Last summer, the Caps tabbed a defenseman from the United States Hockey League who, after 12 months of hindsight, should have been off the board before the team selected John Carlson with the 27th overall pick.

Wey is not considered to be on the same level as Carlson, but that doesn’t mean a strong 2009-10 campaign wouldn’t have other scouting directors going back and trying to figure out what they missed with the 6-foot-3, 203-pound kid. He had a successful 2008-09 with the Waterloo Black Hawks, scoring seven goals and 34 points in 58 games. Wey looked comfortable on the distributing end of a two-on-one during the scrimmage Thursday - even though he had just been bleeding from his lip less than an hour before.

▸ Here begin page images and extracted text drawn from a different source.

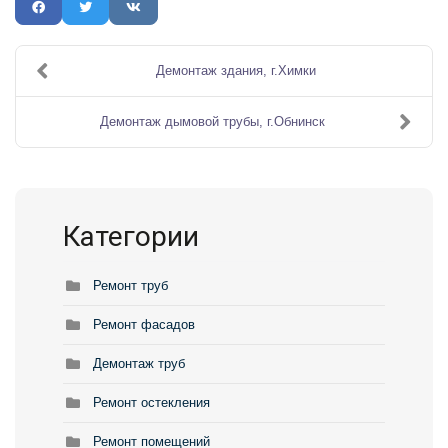
Демонтаж здания, г.Химки
Демонтаж дымовой трубы, г.Обнинск
Категории
Ремонт труб
Ремонт фасадов
Демонтаж труб
Ремонт остекления
Ремонт помещений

“I think he’s just a steady, solid player that competes and has a little bite to his game,” Caps scout Steve Richmond said. “He needs to work a little on his foot speed, but four years - or three or whatever it takes - we think he can be a player because he’s got the head and the will to play.”

Carlson went to the Ontario Hockey League to play for former Caps captain Dale Hunter, while Wey will take the more traditional path for USHL kids and play college hockey, enrolling next year at Boston College. It is a different league and a different culture of hockey, but Caps general manager George McPhee is equally pleased with Wey’s plans.

At Boston College he will play for Jerry York, who helped McPhee develop into a Hobey Baker award winner at Bowling Green.

“We have relationships with those people, and it seems to help,” McPhee said. “We like it when they are going to a good program, because we know they will be well-coached and will get to play in a lot of big games.”

As Richmond alluded to, Wey will likely spend at least three years at the Chestnut Hill, Mass., campus, but he could be an interesting prospect for the organization in the future. Wey was also a lacrosse player until he left home after his sophomore year of high school to move to Waterloo and play in the USHL, but he failed to put those skills to use early in the scrimmage.

“It just kind of snuck up on me,” he said. “I tried to catch it with my glove, but it is fine.”

Wey’s final list of college choices included Minnesota, New Hampshire and Harvard. York has a pretty convincing history with helping defensemen realize their potential, whether with Rob Blake and Garry Galley at Bowling Green or, more recently, Brooks Orpik and Rob Scuderi at Boston College.

Blake, Galley and Scuderi were, like Wey, midround selections in the NHL draft.

“It just kind of felt right to me. I liked the mix of school and hockey, and I really liked the coaches and the opportunity for them to make me a better player,” Wey said. “It was a big thing for me to go somewhere where I can play and develop and obviously the history of defensemen coming out of BC is really good.”

Note - The Caps traded 2006 second-round pick Keith Seabrook to Calgary for future considerations. The Caps would have lost the rights to Seabrook, the younger brother of Chicago star Brent Seabrook, last summer but because he began his career in NCAA hockey before moving to the Western Hockey League (he played for Calgary last year), they would have kept those rights until next summer when his college class would have graduated.